Groves: It is important for (students) to know that if they get the grades and classes, we are going to find a way to help. That is great motivation for ... some to get into college, but others see that anybody can do it, given the determination to stick with the work and the procedures.

Pierce: Do you think students know about the assistance MVLA Community Scholars provides?

Groves: I think you are doing a great job ... absolutely. When it is time to apply to colleges and for scholarships, there has been an increase in the number and quality of applications submitted. Plus, more students are applying to colleges appropriate to their GPAs, interests and finances. It is very powerful to see. Students are noticing that their peers, who come from circumstances very similar to theirs, are graduating and going on to college. They know the families do not have the financial resources but have been able to put the resources together with help from MVLA Scholars.

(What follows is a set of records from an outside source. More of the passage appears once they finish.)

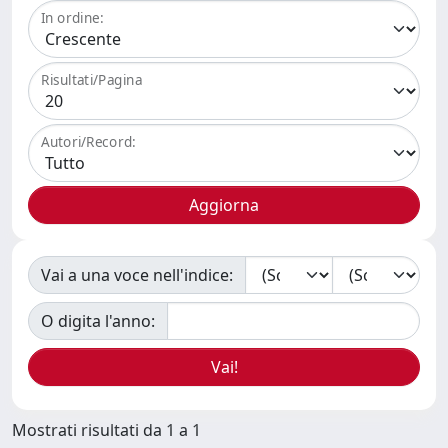
In ordine:
Risultati/Pagina
Autori/Record:
Vai a una voce nell'indice:
O digita l'anno:
Mostrati risultati da 1 a 1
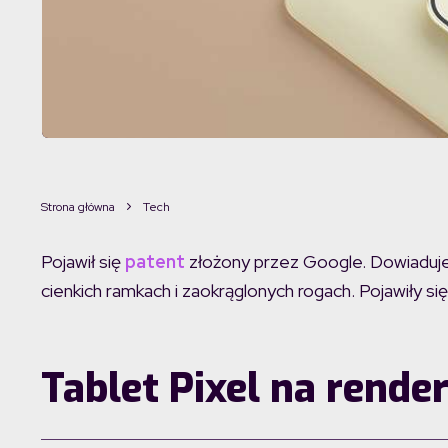
Strona główna
Tech
Pojawił się
patent
złożony przez Google. Dowiadujem
cienkich ramkach i zaokrąglonych rogach. Pojawiły si
Tablet Pixel na rende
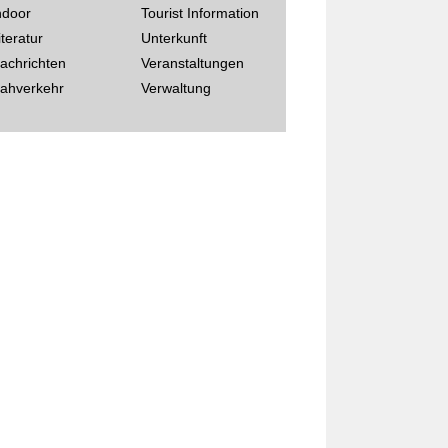
ndoor
Tourist Information
iteratur
Unterkunft
achrichten
Veranstaltungen
ahverkehr
Verwaltung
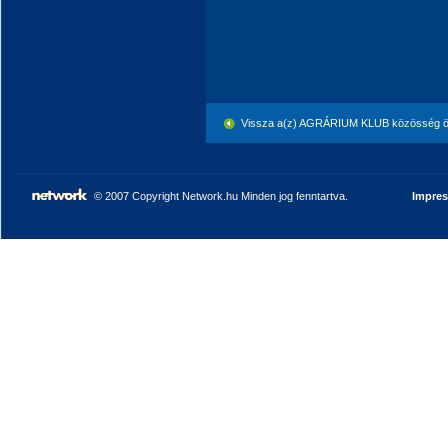
Vissza a(z) AGRÁRIUM KLUB közösség ö
© 2007 Copyright Network.hu Minden jog fenntartva.
Impre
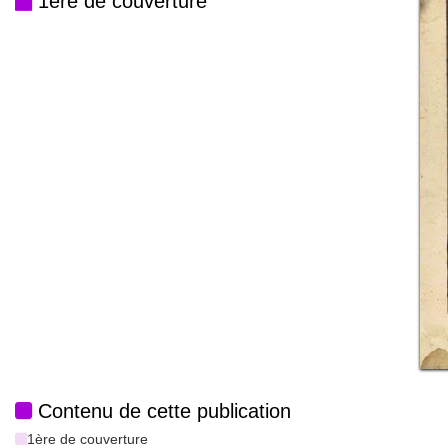
1ère de couverture
Contenu de cette publication
1ère de couverture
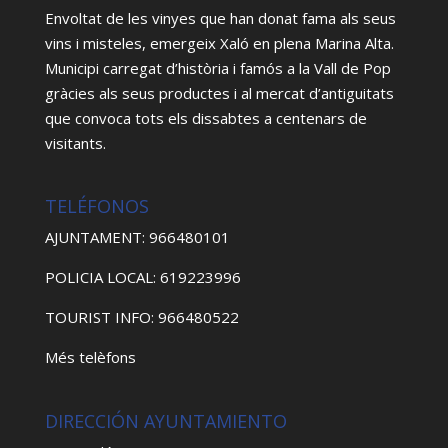
Envoltat de les vinyes que han donat fama als seus
vins i misteles, emergeix Xaló en plena Marina Alta.
Municipi carregat d’història i famós a la Vall de Pop
gràcies als seus productes i al mercat d’antiguitats
que convoca tots els dissabtes a centenars de
visitants.
TELÉFONOS
AJUNTAMENT: 966480101
POLICIA LOCAL: 619223996
TOURIST INFO: 966480522
Més telèfons
DIRECCIÓN AYUNTAMIENTO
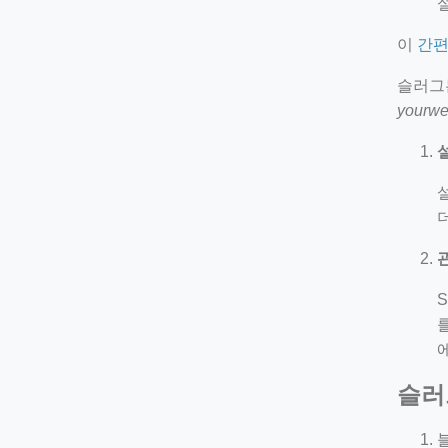
이
간편
슬러그는
yourwe
슬러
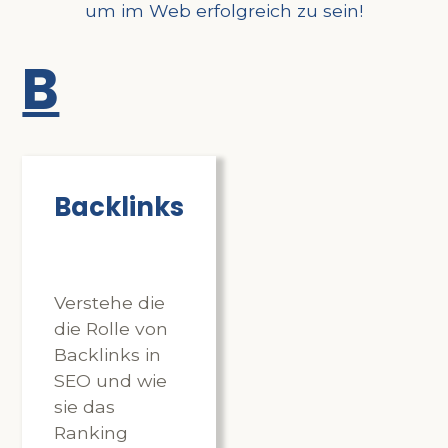
um im Web erfolgreich zu sein!
B
Backlinks
Verstehe die
die Rolle von
Backlinks in
SEO und wie
sie das
Ranking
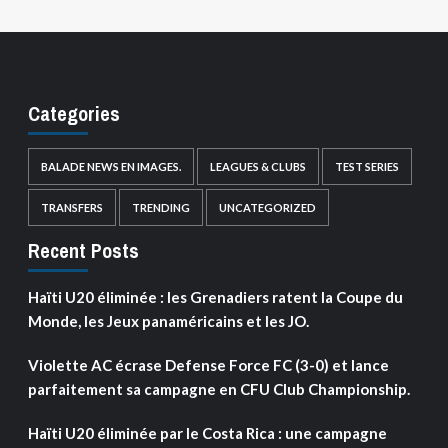
Categories
BALADE NEWS EN IMAGES.
LEAGUES & CLUBS
TEST SERIES
TRANSFERS
TRENDING
UNCATEGORIZED
Recent Posts
Haïti U20 éliminée : les Grenadiers ratent la Coupe du
Monde, les Jeux panaméricains et les JO.
Violette AC écrase Defense Force FC (3-0) et lance
parfaitement sa campagne en CFU Club Championship.
Haïti U20 éliminée par le Costa Rica : une campagne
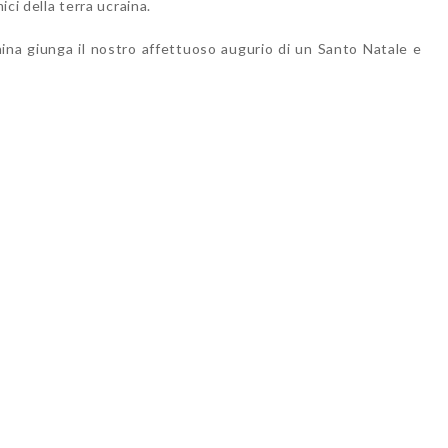
ici della terra ucraina.
onina giunga il nostro affettuoso augurio di un Santo Natale e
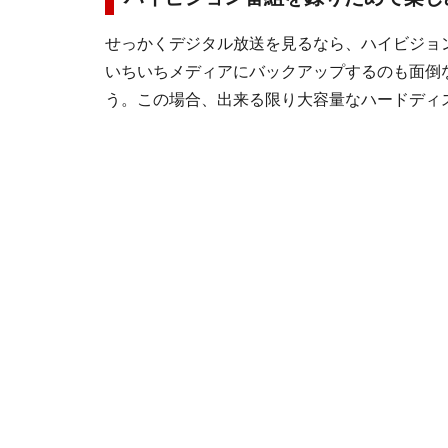
せっかくデジタル放送を見るなら、ハイビジョ
いちいちメディアにバックアップするのも面倒
う。この場合、出来る限り大容量なハードディ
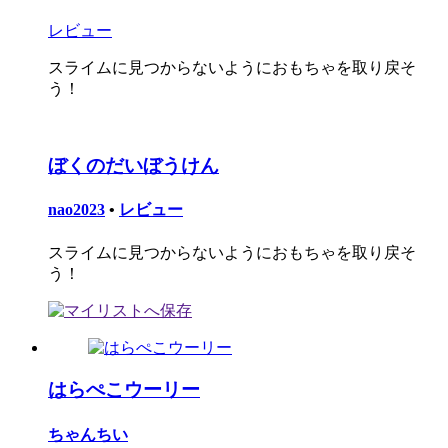
レビュー
スライムに見つからないようにおもちゃを取り戻そ
う！
ぼくのだいぼうけん
nao2023
•
レビュー
スライムに見つからないようにおもちゃを取り戻そ
う！
はらぺこウーリー
ちゃんちい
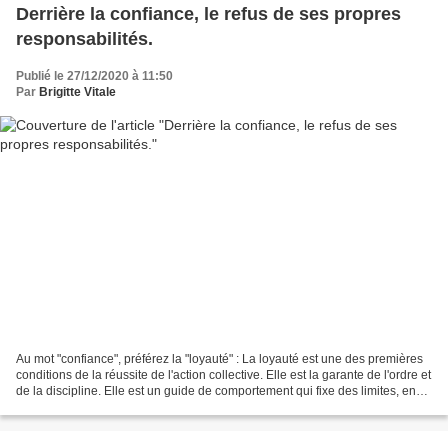
Derrière la confiance, le refus de ses propres
responsabilités.
Publié le 27/12/2020 à 11:50
Par
Brigitte Vitale
Au mot "confiance", préférez la "loyauté" : La loyauté est une des premières
conditions de la réussite de l'action collective. Elle est la garante de l'ordre et
de la discipline. Elle est un guide de comportement qui fixe des limites, en
cas de dilemme...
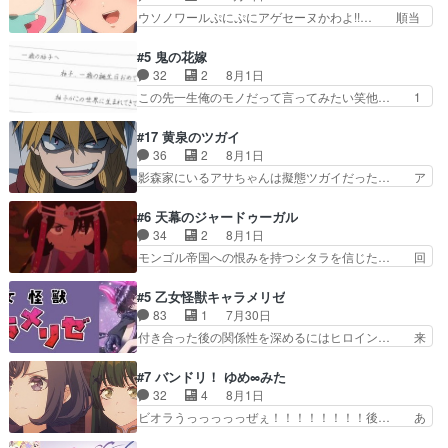
てんやわんや。働いて大変… 地道に働き人と関わ
的興奮覚えてないよね？なんて言わ… テーマ：引
ウソノワールぷにぷにアゲセーヌかわよ!!… 順当
る日々の中に愛を見いだ…
きこもりの理由感想は、久しぶり… 元ゲーマーな
にマコトジュエルの争奪戦をやったと。… 記憶を
ので、はちゃめちゃ楽しく作業… 糸ちゃんと源く
取り戻し正式に探偵事務所で働き始め… ポワロ、
#5 鬼の花嫁
んの距離感おかしいね(*´… 糸と源ははよ好きお
元ネタを解説して原作に誘導するの… くれあさん
32
2
8月1日
うとると言わんかい！引… ショウくんと対等に話
の探偵としての初事件にしてちょ… ・急にクイズ
この先一生俺のモノだって言ってみたい笑他… 1
すためにゲームをする…
番組が始まったw・妖精ウソノ… るるかの助手だ
歳からの誕生日プレゼント………とは思っ… 玲夜
った？今回が初めての探偵活… 探偵じゃなかった
さん柚子に18年分の誕生日プレゼント… 柚子は
#17 黄泉のツガイ
の！？クレアさん探偵すぎ… 突然のポアロクイズ
鬼龍院家から初めて学校に通う事にな… プレゼン
36
2
8月1日
は草なんよ。んで、あん… 今回からついにくれあ
ト攻撃ヤバすぎるwwwヴァイオレ… 玲夜さまサ
影森家にいるアサちゃんは擬態ツガイだった… ア
が探偵事務所の仲間に…
プライズの、これまでの柚子ちゃ… 玲夜から柚子
サが置かれた立場や気持ちを汲んで熱くな… 屋敷
へ17年分の誕生日&を未来に… 「​​13歳の柚子ちゃ
にアサはいなかった逆にガブちゃんはい… 影森の
#6 天幕のジャードゥーガル
んへ…もう中学生な… 梅原の人が18歳になるま
当主が際限なくツガイを増やせるのに… 今回はも
34
2
8月1日
での誕生プレゼン… なよなよした男（cv石田彰）
うガブちゃんさんの悲鳴にも似た怒… ユルと戦っ
モンゴル帝国への恨みを持つシタラを信じた… 回
梅ちゃんがた…
た時から伏線が張られていたのが… しかしアサ
想が淡々と語られるのだけどいつの間にか… オゴ
は、兄様に会いたいbotだと思… ツガイには優し
タイの妃になってもその心は晴れず、モ… ドレゲ
#5 乙女怪獣キャラメリゼ
い筈のガブちゃん、アキオの… 色々とひっかけが
ネの過去、宝石だった彼女が人になり… ドレゲネ
83
1
7月30日
あって、最終的に嫌な終わ… ゴンゾウが従える大
の過去、、辛かった、、あのジャタ… 年上旦那が
付き合った後の関係性を深めるにはヒロイン… 来
量のツガイに何事かと思…
良い人でも、女は宝石でただ笑っ… ダイルの儀式
夢ちゃんがキングコングなのいい味付けだ… ずっ
の神々しさたるや。一気に空気… ドレネゲの辛い
とメスってて何この可愛い生物。クラス… 付き合
#7 バンドリ！ ゆめ∞みた
過去には同情の言葉しか…シ… 奥様に悲しい過
い始めたら始めたでまた違った悩みが… と一歩ず
32
4
8月1日
去…萌え袖が可愛いね、と思… ドレゲネとシタ
つ踏み出す黒絵ちゃん微笑ま新汰の… ツインテー
ビオラうっっっっっぜぇ！！！！！！！！後… あ
ラ、2人だけの同盟が結成さ…
ルが可愛いお茶目な妹ちゃんです… しかも過去も
られちゃん、僕っ子になってから取り戻し… ビオ
重いんかいかつては自分に自信… リップを塗って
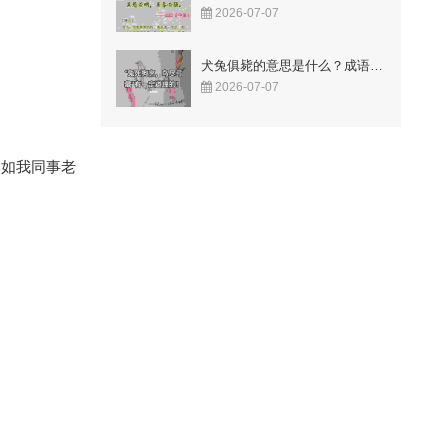
2026-07-07
犬兔俱毙的意思是什么？成语故事告诉你答案！
2026-07-07
比如我同事老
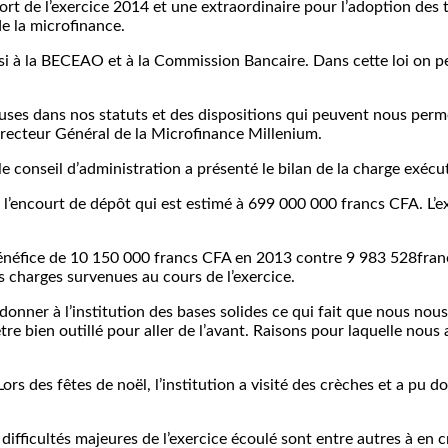
ort de l’exercice 2014 et une extraordinaire pour l’adoption d
de la microfinance.
ussi à la BECEAO et à la Commission Bancaire. Dans cette loi on p
auses dans nos statuts et des dispositions qui peuvent nous per
irecteur Général de la Microfinance Millenium.
 conseil d’administration a présenté le bilan de la charge exécuté
r l’encourt de dépôt qui est estimé à 699 000 000 francs CFA. L’e
bénéfice de 10 150 000 francs CFA en 2013 contre 9 983 528fran
s charges survenues au cours de l’exercice.
r donner à l’institution des bases solides ce qui fait que nous 
être bien outillé pour aller de l’avant. Raisons pour laquelle no
ors des fêtes de noël, l’institution a visité des crèches et a pu d
 difficultés majeures de l’exercice écoulé sont entre autres à en 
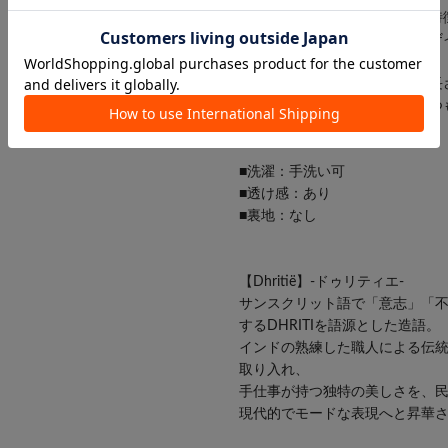
●大胆に施されたレース刺繍が特
●包み込むようなゆとりあるデザ
現。
●肩ひもは、コーデに合わせて長
●ナチュラリーな雰囲気で、いつ
■洗濯：手洗い可
■透け感：あり
■裏地：なし
【Dhritië】-ドゥリティエ-
サンスクリット語で「意志」「
するDHRITIを語源とした造語。
インドの熟練した職人による伝
取り入れ、
手仕事が持つ独特の美しさを、
現代的でモードな表現へと昇華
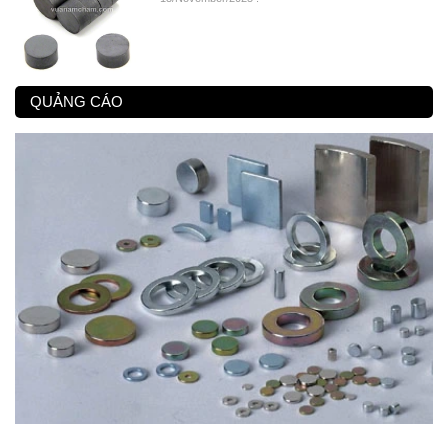
QUẢNG CÁO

Pierce: Why is MVLA Community Scholars, in particular, seen as an exceptional resource for the district? Could we be doing more?

Groves: I think MVLA Community Scholars is the difference-maker for many of our students. Many of our students could not attend college without the additional support – in the mentoring, high school through college, and the financial assistance. MVLA Community Scholars is very unique in that it gives four-year scholarships. This year 22 students earned scholarships. I’ve been a reader for scholarship applications and you could find 100 students each year with the academic credentials and financial need. Without scholarships, well, they would be making other choices.

MVLA Community Scholars raises funds for scholarships annually. The entire amount of each student’s four-year scholarship is put into a trust before another scholarship can be awarded. The organization has no paid staff. For one scholarship, averaging $3,500 per year for four years, MVLA Community Scholars must raise $14,000. Last year 22 scholarships were disbursed, but 78 more students could have been served had funds been available.